The pictures stay out; everything else in the entries below must be returned exactly.
** Opening Records supplied block **
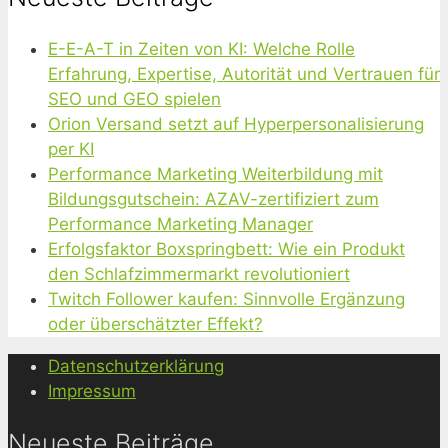
E-E-A-T in Zeiten von KI: Welche Rolle
Erfahrung, Expertise, Autorität und Vertrauen für
SEO und GEO spielen
Orion Versand setzt auf Hyperpersonalisierung
per KI
Performance Marketing Weiterbildung mit
Bildungsgutschein: AZAV-zertifiziert zum
Performance Marketing Manager
Erfolgsfaktor Boxspringbett: Wie ein Produkt
den Schlafzimmermarkt revolutioniert
Twitch Follower kaufen: Sinnvolle Ergänzung
oder überschätzter Effekt?
Datenschutzerklärung
Impressum
Neueste Beiträge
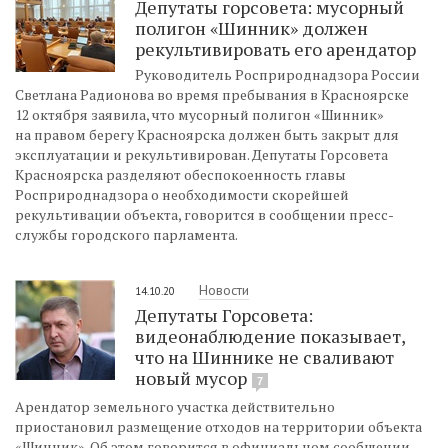
Депутаты горсовета: мусорный
полигон «Шинник» должен
рекультивировать его арендатор
Руководитель Росприроднадзора России
Светлана Радионова во время пребывания в Красноярске
12 октября заявила, что мусорный полигон «Шинник»
на правом берегу Красноярска должен быть закрыт для
эксплуатации и рекультивирован. Депутаты Горсовета
Красноярска разделяют обеспокоенность главы
Росприроднадзора о необходимости скорейшей
рекультивации объекта, говорится в сообщении пресс-
службы городского парламента.
Новости
14.10.20
Депутаты Горсовета:
видеонаблюдение показывает,
что на Шиннике не сваливают
новый мусор
7
Арендатор земельного участка действительно
приостановил размещение отходов на территории объекта
«Шинник». Об этом говорится в официальном сообщении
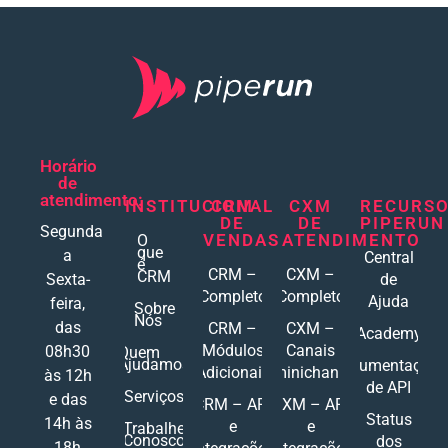
Horário
de
atendimento:
INSTITUCIONAL
CRM
CXM
RECURS
DE
DE
PIPERUN
Segunda
VENDAS
ATENDIMENTO
O
que
a
Central
é
CRM –
CXM –
CRM
Sexta-
de
Completo
Completo
Ajuda
feira,
Sobre
Nós
das
CRM –
CXM –
Academy
Módulos
Canais
08h30
Quem
Ajudamos
Documentações
Adicionais
Ominichannel
às 12h
de API
Serviços
e das
CRM – API
CXM – API
Status
14h às
e
e
Trabalhe
Conosco
dos
18h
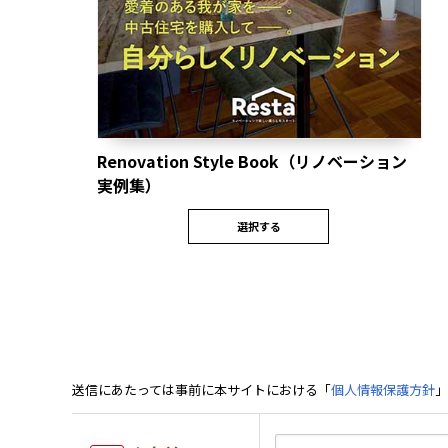
Renovation Style Book（リノベーション
実例集）
選択する
送信にあたっては事前に本サイトにおける「
個人情報保護方針
」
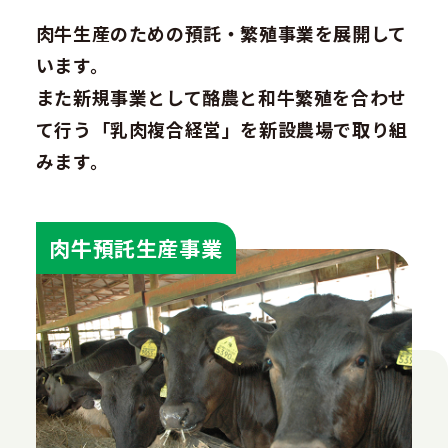
肉牛生産のための預託・繁殖事業を展開して
います。
また新規事業として酪農と和牛繁殖を合わせ
て行う「乳肉複合経営」を新設農場で取り組
みます。
肉牛預託生産事業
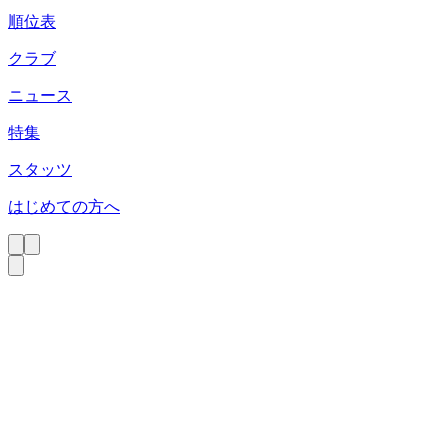
順位表
クラブ
ニュース
特集
スタッツ
はじめての方へ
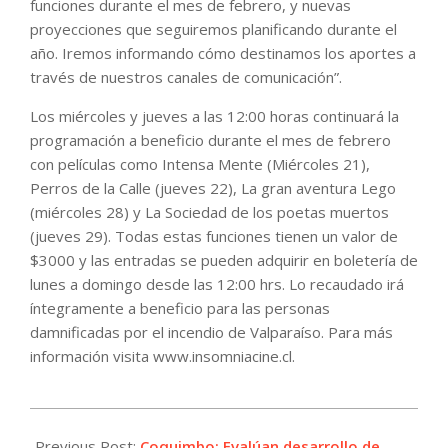
funciones durante el mes de febrero, y nuevas
proyecciones que seguiremos planificando durante el
año. Iremos informando cómo destinamos los aportes a
través de nuestros canales de comunicación”.
Los miércoles y jueves a las 12:00 horas continuará la
programación a beneficio durante el mes de febrero
con películas como Intensa Mente (Miércoles 21),
Perros de la Calle (jueves 22), La gran aventura Lego
(miércoles 28) y La Sociedad de los poetas muertos
(jueves 29). Todas estas funciones tienen un valor de
$3000 y las entradas se pueden adquirir en boletería de
lunes a domingo desde las 12:00 hrs. Lo recaudado irá
íntegramente a beneficio para las personas
damnificadas por el incendio de Valparaíso. Para más
información visita www.insomniacine.cl.
2024-
02-
Previous Post:
Coquimbo: Evalúan desarrollo de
** Closing Records supplied block **
* **Task answer**
E-E-A-T in Zeiten von KI: Welche Rolle
Erfahrung, Expertise, Autorität und Vertrauen für
SEO und GEO spielen
Orion Versand setzt auf Hyperpersonalisierung
per KI
Performance Marketing Weiterbildung mit
Bildungsgutschein: AZAV-zertifiziert zum
Performance Marketing Manager
Erfolgsfaktor Boxspringbett: Wie ein Produkt
den Schlafzimmermarkt revolutioniert
Twitch Follower kaufen: Sinnvolle Ergänzung
oder überschätzter Effekt?
Datenschutzerklärung
Impressum
Neueste Beiträge
Депутаты горсовета: мусорный
полигон «Шинник» должен
рекультивировать его арендатор
Руководитель Росприроднадзора России
Светлана Радионова во время пребывания в Красноярске
12 октября заявила, что мусорный полигон «Шинник»
на правом берегу Красноярска должен быть закрыт для
эксплуатации и рекультивирован. Депутаты Горсовета
Красноярска разделяют обеспокоенность главы
Росприроднадзора о необходимости скорейшей
рекультивации объекта, говорится в сообщении пресс-
службы городского парламента.
Новости
14.10.20
Депутаты Горсовета:
видеонаблюдение показывает,
что на Шиннике не сваливают
новый мусор
7
Арендатор земельного участка действительно
приостановил размещение отходов на территории объекта
«Шинник». Об этом говорится в официальном сообщении
Horário
de
atendimento:
INSTITUCIONAL
CRM
CXM
RECURS
DE
DE
PIPERUN
Segunda
VENDAS
ATENDIMENTO
O
que
a
Central
é
CRM –
CXM –
CRM
Sexta-
de
Completo
Completo
Ajuda
feira,
Sobre
Nós
das
CRM –
CXM –
Academy
Módulos
Canais
08h30
Quem
Ajudamos
Documentações
Adicionais
Ominichannel
às 12h
de API
Serviços
e das
CRM – API
CXM – API
Status
14h às
e
e
Trabalhe
Conosco
dos
18h
Renovation Style Book（リノベーション
実例集）
選択する
送信にあたっては事前に本サイトにおける「
個人情報保護方針
」
肉牛生産のための預託・繁殖事業を展開して
います。
また新規事業として酪農と和牛繁殖を合わせ
て行う「乳肉複合経営」を新設農場で取り組
みます。
肉牛預託生産事業
順位表
クラブ
ニュース
特集
スタッツ
はじめての方へ
funciones durante el mes de febrero, y nuevas
proyecciones que seguiremos planificando durante el
año. Iremos informando cómo destinamos los aportes a
través de nuestros canales de comunicación”.
Los miércoles y jueves a las 12:00 horas continuará la
programación a beneficio durante el mes de febrero
con películas como Intensa Mente (Miércoles 21),
Perros de la Calle (jueves 22), La gran aventura Lego
(miércoles 28) y La Sociedad de los poetas muertos
(jueves 29). Todas estas funciones tienen un valor de
$3000 y las entradas se pueden adquirir en boletería de
lunes a domingo desde las 12:00 hrs. Lo recaudado irá
íntegramente a beneficio para las personas
damnificadas por el incendio de Valparaíso. Para más
información visita www.insomniacine.cl.
2024-
02-
Previous Post:
Coquimbo: Evalúan desarrollo de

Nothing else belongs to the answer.